Me gustaría pensar que esa historia tan horrible del
pegamento no ha existido. Me gustaría pensar que nunca a nadie se le ocurrió
algo semejante. Me gustaría pensar que la fantasía escapa al horror que
cosifica de ese modo tan espantoso a una mujer que dice que tenía miedo. Nunca
me atrevería a imaginar los motivos hondos de todo esto, pero sean cuales sean,
no alcanzo a comprender cómo a alguien se le ocurrió construir esta idea tan
macabra que nos coloca, como tantas veces, en la imagen de que la mujer es solo
una cosa, un fragmento roto que nadie sabe si se puede o no se puede volver a
pegar.
El pegamento es un poco el olor de la infancia, de
cuando pinchábamos el alfiler en el tubo azul de Imedio. Tengo en la memoria la
visita a la fábrica que hicimos de pequeños, allí en Calzada de Calatrava, el
pueblo de Almodóvar. Es una asociación inmediata en mis recuerdos: las vistas
interminables de La Mancha desde el castillo, el olor de la fábrica, las
películas de Almodóvar hablando de sí mismo y de su infancia, el alfiler
tapando el agujero en el tubo antes de colocar el capuchón de plástico. La
imaginación y la fantasía, como dos motores del deseo, habitaban las escaleras,
las saeteras, los adarves y hacían crecer los álbumes con cromos que no traían
como ahora ese carácter autoadhesivo. Recortábamos y pegábamos, hacíamos
figuras geométricas con cartulina y en todo estaba presente el olor de aquel
pegamento Imedio que en el recuerdo de la visita a la fábrica era también un
bocadillo de salchichón o de mortadela entre los peñascos del castillo cercano.

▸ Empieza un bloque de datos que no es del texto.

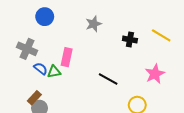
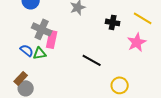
gray cross: (27, 49) -> (42, 29), moved
pink star: (155, 74) -> (137, 42), moved

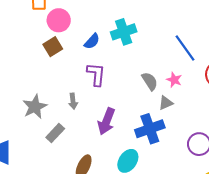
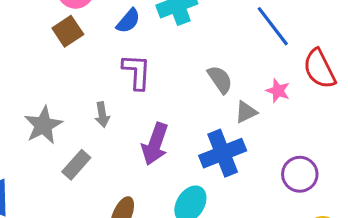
pink star: (174, 80) -> (278, 91), moved

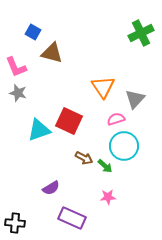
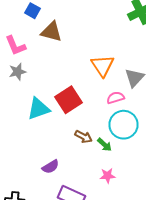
gray star: (18, 93) -> (18, 72), turned -30
red square: (69, 121) -> (68, 100), turned 32

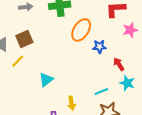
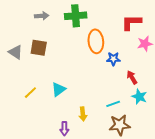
orange ellipse: (81, 30) -> (96, 41), turned -40
brown square: (24, 39) -> (39, 48), turned 30
yellow line: (18, 61) -> (30, 93), moved

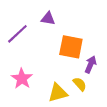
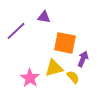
pink star: (22, 79) -> (30, 78), moved
yellow triangle: (58, 93) -> (54, 68), moved

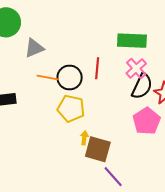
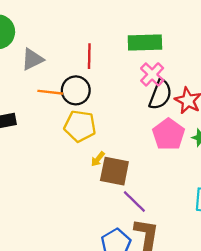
red line: (97, 68) -> (89, 56), moved
yellow arrow: (84, 138) -> (98, 159), turned -144

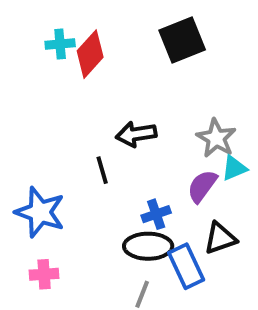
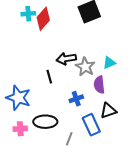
gray star: (216, 138) -> (85, 67), moved
cyan triangle: (234, 168) -> (109, 63), moved
purple semicircle: (202, 186) -> (99, 85), turned -42
black ellipse: (148, 246) -> (45, 122), moved

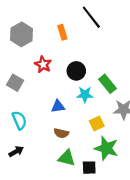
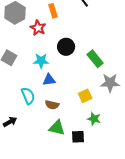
red star: (43, 64) -> (38, 28), moved
cyan star: (85, 95) -> (41, 61), moved
cyan semicircle: (19, 120) -> (28, 96), moved
green star: (106, 148) -> (94, 119), size x0.6

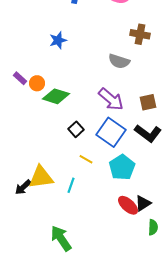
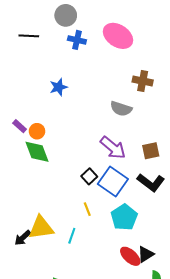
green diamond: (56, 96) -> (37, 152), moved, turned 52
black square: (76, 129) -> (89, 176), moved
yellow line: (86, 159) -> (87, 209), turned 40

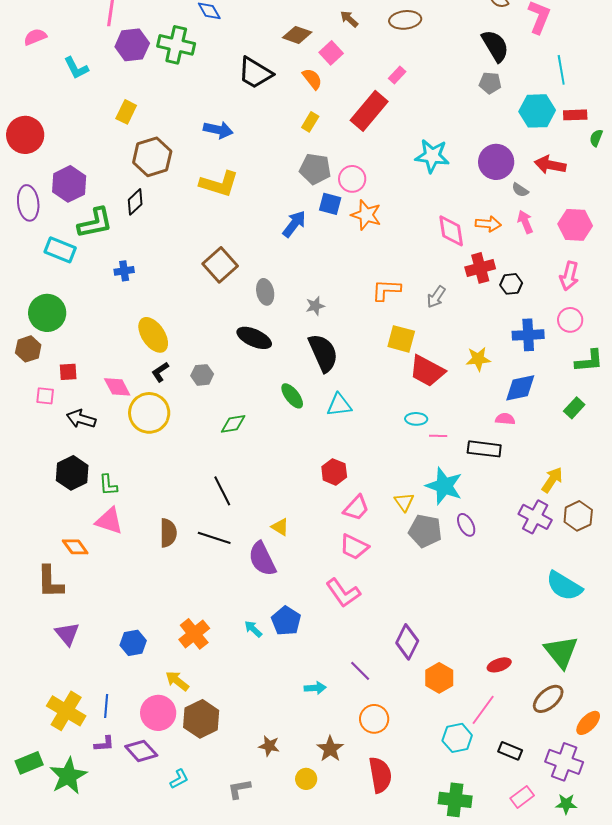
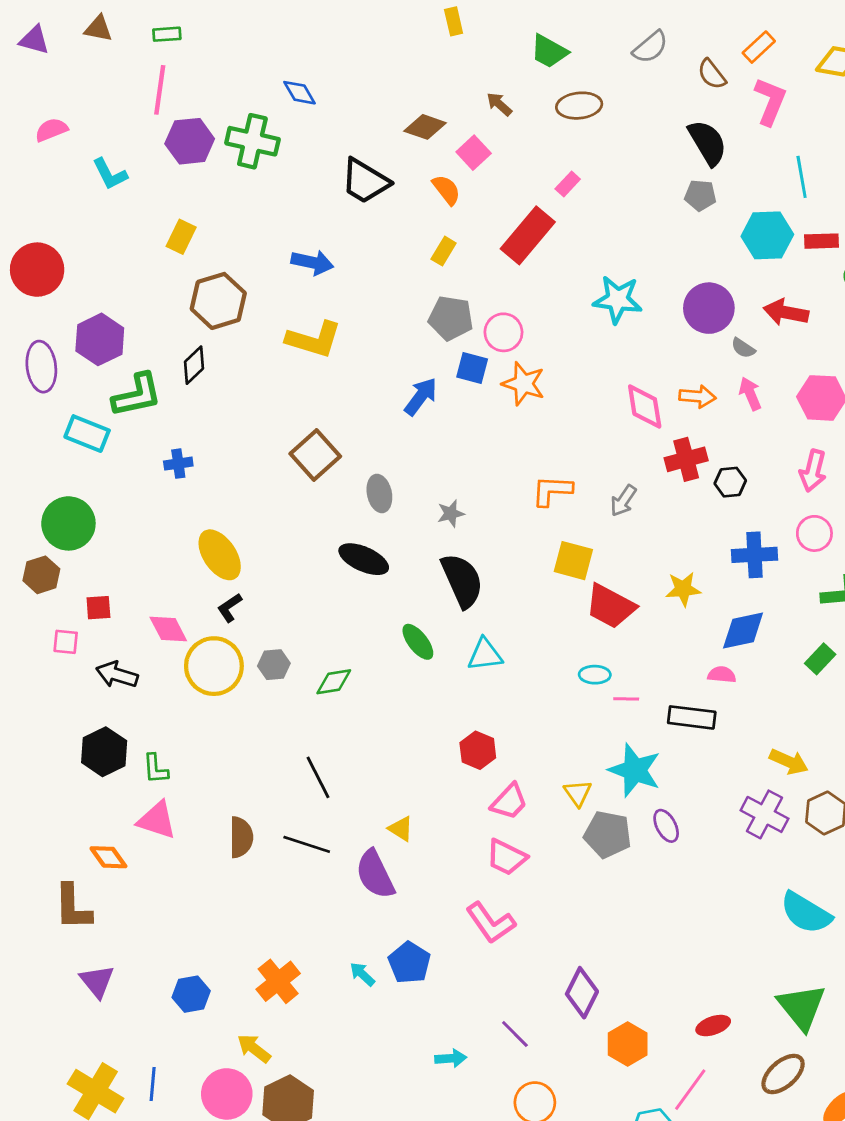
gray hexagon: (202, 375) -> (274, 665), moved
yellow arrow: (552, 480) -> (789, 762), turned 80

No sé de dónde se saca Almodóvar el río. Probablemente lo haya y yo no lo
conozco, pero está en las imágenes de dolor y de gloria que se pegan a mi
memoria como la imaginación y la fantasía. Paredes encaladas. Cuevas como las
de Paterna en el Pozo de la Nieve. Vida de antes de la vida. Vida cierta, con
el dolor y la gloria del tercermundismo, sin las mentiras absurdas de este
universo fake en el que nos acolchan.
La sociedad en la que estamos nos empuja de tal manera
que somos capaces de automutilarnos, aunque solo sea en el argumentario
imaginario de una denuncia fingida. La idea que da sentido a esto que digo no
es mía. Te la traigo como oro en paño para que la contemples: nos hemos convertido
en nuestra sociedad en sujetos de rendimiento. Lo que verdaderamente importa es
lo que somos capaces de producir y por eso terminamos ejerciendo violencia
sobre nosotros mismos, en la medida que nos autoexigimos y auto explotamos
hasta límites insospechados, lo que nos convierte en seres capaces de realizar
las más deleznables fantasías, de invadir los territorios más íntimos de las
personas, de llorar las mayores sinrazones de la imaginación. Y todo porque no
estamos a la altura. Nunca estamos a la altura. Nunca podemos satisfacer lo que
se espera de nosotros. El miedo no lo justifica todo.
Es más, me parece que el miedo no justifica nada.
Miedo y vergüenza. Imaginación y fantasía. Dolor y gloria. Sinónimos puros.